At bottom of what we do, we are a tech company that is looking to compete globally. UjaliPro is first of the many platforms and applications we are hoping to build but behind what we are building, everything we are going to build would be centred on improving the African market and bridging the gap between the African and the rest of the world.

Ujali is a tech company that is building a series of applications to bridge the gap between the Africa market and the rest of the world. We started with learning and development just to improve our workforce. We are going to move into other sectors which we have already started work on. In the next five years, we want to also be able to have a presence in Nigeria and other African markets and as an African EdTech company we are able to compete in the global market and say, we are not just making money; we have also made a social impact by building these applications. So it is not just about money or revenue for us, it is about how it translates in terms of value for the African people and how we can move forward as a people and compete with the rest of the world. We are going to be rolling out some applications but at the centre of it is basically to make sure that we continue to close the divide between Africa and the rest of the world in terms of development and other areas of the economy.

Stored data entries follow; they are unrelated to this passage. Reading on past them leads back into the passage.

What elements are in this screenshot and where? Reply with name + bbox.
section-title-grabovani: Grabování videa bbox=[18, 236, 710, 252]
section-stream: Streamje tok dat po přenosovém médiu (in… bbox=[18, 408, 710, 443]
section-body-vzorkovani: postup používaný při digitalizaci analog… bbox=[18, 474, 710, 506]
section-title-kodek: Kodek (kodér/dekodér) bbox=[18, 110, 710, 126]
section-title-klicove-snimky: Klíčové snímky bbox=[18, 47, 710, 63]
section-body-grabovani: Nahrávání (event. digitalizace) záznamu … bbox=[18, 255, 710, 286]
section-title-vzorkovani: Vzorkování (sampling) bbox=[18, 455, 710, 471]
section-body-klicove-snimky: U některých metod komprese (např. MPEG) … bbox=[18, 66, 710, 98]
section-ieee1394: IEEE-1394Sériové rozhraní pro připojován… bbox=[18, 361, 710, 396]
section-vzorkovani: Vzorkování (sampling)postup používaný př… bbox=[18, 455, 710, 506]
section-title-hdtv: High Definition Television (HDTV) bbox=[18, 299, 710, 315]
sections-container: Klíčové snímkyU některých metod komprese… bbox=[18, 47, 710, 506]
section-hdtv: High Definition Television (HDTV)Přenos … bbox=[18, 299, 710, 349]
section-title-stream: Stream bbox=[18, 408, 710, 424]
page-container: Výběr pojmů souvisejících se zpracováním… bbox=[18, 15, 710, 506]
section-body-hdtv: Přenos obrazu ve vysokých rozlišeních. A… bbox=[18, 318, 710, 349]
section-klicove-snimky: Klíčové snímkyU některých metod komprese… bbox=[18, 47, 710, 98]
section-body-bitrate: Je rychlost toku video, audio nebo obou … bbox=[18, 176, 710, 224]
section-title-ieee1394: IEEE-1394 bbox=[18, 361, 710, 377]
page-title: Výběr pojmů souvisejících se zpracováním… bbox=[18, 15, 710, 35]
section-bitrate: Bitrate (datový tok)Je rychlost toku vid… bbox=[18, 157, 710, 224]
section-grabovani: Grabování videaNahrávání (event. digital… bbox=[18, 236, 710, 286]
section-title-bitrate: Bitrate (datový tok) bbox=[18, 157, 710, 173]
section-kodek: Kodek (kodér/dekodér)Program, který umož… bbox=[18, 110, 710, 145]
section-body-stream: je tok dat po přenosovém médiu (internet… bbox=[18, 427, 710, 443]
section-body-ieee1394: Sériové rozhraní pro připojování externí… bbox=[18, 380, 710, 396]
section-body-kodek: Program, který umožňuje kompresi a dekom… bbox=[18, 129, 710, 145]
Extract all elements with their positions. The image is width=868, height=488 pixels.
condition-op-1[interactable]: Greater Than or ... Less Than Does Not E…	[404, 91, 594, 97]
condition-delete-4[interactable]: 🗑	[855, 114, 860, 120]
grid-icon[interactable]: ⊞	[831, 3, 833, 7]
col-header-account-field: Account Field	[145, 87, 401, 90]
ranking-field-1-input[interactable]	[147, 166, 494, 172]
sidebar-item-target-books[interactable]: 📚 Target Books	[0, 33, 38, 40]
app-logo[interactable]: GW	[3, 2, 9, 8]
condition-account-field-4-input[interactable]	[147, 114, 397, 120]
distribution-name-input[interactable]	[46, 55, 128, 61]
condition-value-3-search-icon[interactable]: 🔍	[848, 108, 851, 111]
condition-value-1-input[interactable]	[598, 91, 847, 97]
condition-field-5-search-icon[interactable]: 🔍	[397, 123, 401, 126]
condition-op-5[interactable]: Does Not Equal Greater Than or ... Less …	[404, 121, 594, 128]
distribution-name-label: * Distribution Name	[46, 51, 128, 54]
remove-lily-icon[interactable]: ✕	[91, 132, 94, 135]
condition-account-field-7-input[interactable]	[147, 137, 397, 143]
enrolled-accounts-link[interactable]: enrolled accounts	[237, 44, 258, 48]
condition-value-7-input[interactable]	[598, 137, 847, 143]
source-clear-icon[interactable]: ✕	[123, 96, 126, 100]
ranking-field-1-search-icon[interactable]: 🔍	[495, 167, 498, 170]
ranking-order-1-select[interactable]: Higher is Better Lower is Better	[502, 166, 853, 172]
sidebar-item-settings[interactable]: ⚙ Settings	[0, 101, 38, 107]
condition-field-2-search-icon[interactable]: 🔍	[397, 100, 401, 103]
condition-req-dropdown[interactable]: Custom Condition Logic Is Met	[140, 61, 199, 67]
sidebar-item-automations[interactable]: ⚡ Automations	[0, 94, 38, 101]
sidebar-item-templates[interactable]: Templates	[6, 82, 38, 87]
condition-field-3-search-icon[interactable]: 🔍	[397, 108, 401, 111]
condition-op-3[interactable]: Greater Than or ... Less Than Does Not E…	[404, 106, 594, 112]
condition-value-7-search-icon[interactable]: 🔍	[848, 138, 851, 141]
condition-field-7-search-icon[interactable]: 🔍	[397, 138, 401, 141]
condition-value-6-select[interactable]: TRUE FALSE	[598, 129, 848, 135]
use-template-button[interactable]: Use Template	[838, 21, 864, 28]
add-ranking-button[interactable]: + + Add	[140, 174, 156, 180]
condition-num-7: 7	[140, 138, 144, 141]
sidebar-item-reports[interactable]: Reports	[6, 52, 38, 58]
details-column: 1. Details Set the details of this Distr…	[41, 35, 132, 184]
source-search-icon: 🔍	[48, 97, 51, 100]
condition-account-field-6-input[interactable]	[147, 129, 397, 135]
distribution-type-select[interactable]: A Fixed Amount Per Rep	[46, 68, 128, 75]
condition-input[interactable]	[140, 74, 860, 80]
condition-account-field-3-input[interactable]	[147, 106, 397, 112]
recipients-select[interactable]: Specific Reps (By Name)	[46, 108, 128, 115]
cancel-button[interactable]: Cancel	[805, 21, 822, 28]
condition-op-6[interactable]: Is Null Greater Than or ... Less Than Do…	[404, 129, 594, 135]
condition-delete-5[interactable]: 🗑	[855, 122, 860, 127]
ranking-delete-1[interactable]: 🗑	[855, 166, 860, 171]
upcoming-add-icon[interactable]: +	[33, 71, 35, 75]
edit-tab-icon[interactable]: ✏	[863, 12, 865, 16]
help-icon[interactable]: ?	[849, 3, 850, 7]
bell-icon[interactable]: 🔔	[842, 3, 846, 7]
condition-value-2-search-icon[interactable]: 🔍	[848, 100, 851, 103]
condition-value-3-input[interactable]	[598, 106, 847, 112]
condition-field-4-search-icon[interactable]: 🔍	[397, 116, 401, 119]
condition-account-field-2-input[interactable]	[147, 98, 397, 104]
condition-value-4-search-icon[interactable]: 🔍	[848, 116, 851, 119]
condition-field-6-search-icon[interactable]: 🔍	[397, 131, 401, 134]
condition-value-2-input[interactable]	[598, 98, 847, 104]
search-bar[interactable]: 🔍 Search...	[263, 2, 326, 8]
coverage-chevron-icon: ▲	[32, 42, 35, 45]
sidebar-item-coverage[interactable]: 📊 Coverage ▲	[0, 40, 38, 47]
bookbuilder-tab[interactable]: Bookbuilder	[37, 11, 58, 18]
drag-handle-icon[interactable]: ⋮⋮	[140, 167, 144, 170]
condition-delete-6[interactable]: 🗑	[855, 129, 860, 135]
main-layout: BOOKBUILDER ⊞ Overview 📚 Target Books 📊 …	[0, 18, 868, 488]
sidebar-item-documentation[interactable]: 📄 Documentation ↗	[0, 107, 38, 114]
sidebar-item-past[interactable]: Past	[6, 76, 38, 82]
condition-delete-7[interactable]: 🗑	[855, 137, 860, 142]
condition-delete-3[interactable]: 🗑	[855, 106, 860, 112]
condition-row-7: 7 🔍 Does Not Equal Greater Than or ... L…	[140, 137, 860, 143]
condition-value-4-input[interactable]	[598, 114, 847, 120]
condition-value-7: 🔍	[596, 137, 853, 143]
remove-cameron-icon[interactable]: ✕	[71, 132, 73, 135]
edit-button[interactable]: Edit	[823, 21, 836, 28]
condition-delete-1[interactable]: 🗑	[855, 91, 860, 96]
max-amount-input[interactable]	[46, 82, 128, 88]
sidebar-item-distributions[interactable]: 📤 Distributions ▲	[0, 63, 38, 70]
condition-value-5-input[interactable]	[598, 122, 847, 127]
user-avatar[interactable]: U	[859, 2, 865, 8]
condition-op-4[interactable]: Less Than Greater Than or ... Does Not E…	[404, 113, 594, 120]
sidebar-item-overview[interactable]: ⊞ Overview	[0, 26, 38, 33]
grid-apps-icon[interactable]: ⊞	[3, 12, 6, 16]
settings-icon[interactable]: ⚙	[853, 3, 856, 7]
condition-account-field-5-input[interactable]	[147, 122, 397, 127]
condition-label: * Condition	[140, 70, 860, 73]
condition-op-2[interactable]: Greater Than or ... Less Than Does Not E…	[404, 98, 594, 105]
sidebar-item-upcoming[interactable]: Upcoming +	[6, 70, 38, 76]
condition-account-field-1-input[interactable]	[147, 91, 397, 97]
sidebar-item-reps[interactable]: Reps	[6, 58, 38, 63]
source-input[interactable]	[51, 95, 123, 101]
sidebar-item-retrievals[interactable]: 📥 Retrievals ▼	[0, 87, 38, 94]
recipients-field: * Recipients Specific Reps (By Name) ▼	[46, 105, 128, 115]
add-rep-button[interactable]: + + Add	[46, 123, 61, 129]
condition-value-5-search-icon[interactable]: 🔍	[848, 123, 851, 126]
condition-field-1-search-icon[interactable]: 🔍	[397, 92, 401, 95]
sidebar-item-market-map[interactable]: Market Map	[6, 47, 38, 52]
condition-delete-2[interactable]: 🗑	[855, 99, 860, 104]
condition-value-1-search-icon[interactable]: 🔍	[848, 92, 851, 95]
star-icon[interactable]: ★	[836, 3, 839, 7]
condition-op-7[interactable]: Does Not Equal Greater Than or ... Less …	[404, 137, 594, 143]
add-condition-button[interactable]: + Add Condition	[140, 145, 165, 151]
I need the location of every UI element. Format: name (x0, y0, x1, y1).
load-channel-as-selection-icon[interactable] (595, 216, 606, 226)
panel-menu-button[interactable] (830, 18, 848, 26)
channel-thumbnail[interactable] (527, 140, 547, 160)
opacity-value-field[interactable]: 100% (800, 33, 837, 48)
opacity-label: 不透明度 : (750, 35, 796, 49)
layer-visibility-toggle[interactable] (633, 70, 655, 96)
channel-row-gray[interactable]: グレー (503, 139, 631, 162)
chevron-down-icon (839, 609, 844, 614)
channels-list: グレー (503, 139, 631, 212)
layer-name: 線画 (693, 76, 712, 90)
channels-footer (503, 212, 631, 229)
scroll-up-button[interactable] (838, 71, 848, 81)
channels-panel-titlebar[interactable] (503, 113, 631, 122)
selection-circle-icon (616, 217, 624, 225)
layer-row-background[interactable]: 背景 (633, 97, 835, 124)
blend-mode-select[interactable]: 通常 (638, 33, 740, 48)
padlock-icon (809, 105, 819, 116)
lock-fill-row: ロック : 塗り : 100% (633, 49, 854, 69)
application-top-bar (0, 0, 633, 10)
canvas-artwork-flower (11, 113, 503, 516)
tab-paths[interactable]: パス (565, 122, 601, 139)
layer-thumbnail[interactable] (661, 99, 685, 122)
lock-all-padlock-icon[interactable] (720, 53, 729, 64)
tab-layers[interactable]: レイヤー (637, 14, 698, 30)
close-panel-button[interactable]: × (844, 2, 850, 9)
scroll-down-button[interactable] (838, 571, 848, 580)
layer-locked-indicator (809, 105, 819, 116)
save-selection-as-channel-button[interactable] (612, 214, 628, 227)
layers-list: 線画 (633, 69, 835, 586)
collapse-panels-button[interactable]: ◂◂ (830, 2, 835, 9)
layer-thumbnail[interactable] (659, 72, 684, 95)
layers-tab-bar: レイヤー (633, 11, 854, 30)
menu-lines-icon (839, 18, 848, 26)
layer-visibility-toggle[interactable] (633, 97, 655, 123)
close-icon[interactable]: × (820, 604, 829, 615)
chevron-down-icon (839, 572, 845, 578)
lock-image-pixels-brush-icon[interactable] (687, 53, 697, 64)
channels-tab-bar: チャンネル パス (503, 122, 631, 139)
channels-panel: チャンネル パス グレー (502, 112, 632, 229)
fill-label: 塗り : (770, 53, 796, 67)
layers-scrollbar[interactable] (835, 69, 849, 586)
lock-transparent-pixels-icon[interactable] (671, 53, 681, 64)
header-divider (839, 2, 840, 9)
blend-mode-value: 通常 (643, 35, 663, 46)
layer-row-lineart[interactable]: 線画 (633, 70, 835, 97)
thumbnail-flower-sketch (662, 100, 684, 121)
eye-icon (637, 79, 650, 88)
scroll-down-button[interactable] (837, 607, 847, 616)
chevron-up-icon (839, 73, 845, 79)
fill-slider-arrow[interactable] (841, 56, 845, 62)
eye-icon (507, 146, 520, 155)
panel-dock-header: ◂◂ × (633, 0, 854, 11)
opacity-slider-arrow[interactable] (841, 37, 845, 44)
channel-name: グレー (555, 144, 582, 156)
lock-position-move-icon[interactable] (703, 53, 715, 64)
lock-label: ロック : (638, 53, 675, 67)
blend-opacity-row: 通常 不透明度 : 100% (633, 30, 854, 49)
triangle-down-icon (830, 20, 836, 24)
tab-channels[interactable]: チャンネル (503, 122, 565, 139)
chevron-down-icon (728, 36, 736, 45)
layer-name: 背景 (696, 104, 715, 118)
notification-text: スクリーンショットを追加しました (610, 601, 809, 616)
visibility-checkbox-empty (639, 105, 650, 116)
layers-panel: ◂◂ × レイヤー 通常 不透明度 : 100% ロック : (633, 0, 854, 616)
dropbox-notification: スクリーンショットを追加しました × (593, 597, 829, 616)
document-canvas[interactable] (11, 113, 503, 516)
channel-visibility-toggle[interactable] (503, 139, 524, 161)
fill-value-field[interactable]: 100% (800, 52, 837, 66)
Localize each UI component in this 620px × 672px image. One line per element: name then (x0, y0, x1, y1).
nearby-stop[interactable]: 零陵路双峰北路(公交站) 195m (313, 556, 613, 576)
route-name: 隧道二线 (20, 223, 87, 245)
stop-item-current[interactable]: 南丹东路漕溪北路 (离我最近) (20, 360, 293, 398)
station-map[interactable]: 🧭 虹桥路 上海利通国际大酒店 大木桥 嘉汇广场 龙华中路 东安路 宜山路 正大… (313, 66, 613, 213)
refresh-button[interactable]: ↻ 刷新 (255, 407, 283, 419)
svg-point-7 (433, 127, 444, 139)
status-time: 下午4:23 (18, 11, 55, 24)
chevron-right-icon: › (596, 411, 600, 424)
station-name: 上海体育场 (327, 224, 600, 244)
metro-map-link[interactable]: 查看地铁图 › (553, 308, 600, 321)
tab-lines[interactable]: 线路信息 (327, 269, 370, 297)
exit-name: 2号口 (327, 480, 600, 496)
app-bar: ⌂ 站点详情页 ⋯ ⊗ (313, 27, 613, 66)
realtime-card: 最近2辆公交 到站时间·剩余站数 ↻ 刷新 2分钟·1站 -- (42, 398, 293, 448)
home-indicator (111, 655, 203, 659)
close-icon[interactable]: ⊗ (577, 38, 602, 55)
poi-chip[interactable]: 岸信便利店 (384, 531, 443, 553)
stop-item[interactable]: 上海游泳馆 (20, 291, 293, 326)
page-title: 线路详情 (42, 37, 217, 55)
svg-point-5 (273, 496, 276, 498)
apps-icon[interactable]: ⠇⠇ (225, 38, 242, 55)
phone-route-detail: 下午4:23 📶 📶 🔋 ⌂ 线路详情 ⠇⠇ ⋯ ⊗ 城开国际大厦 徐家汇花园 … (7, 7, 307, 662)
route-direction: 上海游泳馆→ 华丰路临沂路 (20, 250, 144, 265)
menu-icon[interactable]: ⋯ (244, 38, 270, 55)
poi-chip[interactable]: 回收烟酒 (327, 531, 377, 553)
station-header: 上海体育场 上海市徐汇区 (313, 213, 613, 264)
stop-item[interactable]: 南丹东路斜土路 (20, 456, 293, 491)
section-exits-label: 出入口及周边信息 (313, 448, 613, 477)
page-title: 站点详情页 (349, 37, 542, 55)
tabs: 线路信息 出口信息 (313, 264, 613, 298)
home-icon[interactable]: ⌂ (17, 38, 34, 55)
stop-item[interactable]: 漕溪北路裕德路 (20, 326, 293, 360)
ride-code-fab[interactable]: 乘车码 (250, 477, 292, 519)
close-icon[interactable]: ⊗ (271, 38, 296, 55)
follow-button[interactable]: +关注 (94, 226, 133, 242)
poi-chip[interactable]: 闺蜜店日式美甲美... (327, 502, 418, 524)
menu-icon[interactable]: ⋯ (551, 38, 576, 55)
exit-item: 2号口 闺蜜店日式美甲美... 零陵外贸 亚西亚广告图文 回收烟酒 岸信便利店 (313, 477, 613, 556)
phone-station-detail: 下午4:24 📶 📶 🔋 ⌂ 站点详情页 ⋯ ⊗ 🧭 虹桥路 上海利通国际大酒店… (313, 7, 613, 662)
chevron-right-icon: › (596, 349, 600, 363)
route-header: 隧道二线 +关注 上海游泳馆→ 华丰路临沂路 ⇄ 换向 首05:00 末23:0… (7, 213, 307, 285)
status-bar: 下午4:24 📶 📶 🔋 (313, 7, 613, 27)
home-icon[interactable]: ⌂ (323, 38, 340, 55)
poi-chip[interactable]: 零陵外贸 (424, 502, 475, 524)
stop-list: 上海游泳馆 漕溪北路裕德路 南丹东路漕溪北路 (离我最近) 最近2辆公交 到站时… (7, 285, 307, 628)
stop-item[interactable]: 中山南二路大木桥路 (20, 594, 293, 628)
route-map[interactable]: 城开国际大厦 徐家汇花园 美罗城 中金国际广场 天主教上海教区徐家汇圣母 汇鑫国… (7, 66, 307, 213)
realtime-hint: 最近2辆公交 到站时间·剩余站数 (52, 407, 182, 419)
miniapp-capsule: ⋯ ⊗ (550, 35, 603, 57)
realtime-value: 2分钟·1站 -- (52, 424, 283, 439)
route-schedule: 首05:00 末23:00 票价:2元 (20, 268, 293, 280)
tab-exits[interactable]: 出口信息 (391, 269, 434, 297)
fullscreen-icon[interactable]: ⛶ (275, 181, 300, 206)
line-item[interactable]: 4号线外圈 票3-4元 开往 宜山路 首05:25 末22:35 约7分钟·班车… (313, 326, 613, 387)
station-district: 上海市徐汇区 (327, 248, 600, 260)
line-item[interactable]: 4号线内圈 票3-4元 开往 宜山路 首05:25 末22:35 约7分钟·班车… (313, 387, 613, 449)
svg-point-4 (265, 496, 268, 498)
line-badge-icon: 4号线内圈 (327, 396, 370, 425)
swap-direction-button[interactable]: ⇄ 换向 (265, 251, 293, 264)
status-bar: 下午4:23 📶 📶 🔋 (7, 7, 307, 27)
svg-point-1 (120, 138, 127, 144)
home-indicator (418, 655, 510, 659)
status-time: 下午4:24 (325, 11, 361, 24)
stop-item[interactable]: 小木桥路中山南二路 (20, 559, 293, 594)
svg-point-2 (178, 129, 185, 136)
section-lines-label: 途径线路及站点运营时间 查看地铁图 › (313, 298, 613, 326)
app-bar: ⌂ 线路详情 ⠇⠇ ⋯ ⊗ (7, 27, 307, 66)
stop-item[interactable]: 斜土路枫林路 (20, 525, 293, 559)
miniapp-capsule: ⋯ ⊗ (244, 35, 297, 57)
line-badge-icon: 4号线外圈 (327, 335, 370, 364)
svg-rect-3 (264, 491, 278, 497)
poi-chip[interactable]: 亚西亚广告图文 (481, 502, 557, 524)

Are you restricted to just African countries?

We are present in over 50 countries of the world and what we have is a digital platform.

Ujali empowers African economies to strategically close the soft skill gap affecting their quality of work, by enabling access to a community of quality trainers and training organisations from around the world via the UjaliPro platform.

As long as you can get the internet, you can access the platform from any part of the world. But our recruitment of the trainers currently is basically from Europe. So we have people majorly in the UK and the rest of Europe, then Milan, Indian and so on.

What we are looking to build is a system that allows trainers that pass through our quality assessments process for on-boarding and any country in Africa to go through the platform and get whatever training they want. So we have provided access to our trainers; you can go on this platform, check for the training, and find out who is doing it. So I am giving you access to these people that ordinarily you wouldn’t have had access to. I am bringing them from all over the world and making them available on our platform, so that the people in Africa can actually view them and book them to come here or for them to go over there to them. So the value proposition is basically accessibility of quality trainers for African companies.

The major issue why I set up Ujali was to close the soft skill gap that we have in Africa companies. We go to school and we have a lot of educated people but it doesn’t translate in the workplace in terms of our quality of work. We graduate from school where we are taught all the technical things but who is teaching us how to function effectively as a team?

Who is teaching us all of those things that you need to succeed in a business environment. Who is teaching us how the business environment is being run in other companies globally in other areas of the world. Those things are not taught in school. If we are trying to be as globally as possible, is it not right that we have the people who are already doing it come to your organisation and teach you how it is done, so that we have a first-hand experience of what needs to be done and how it needs to be done?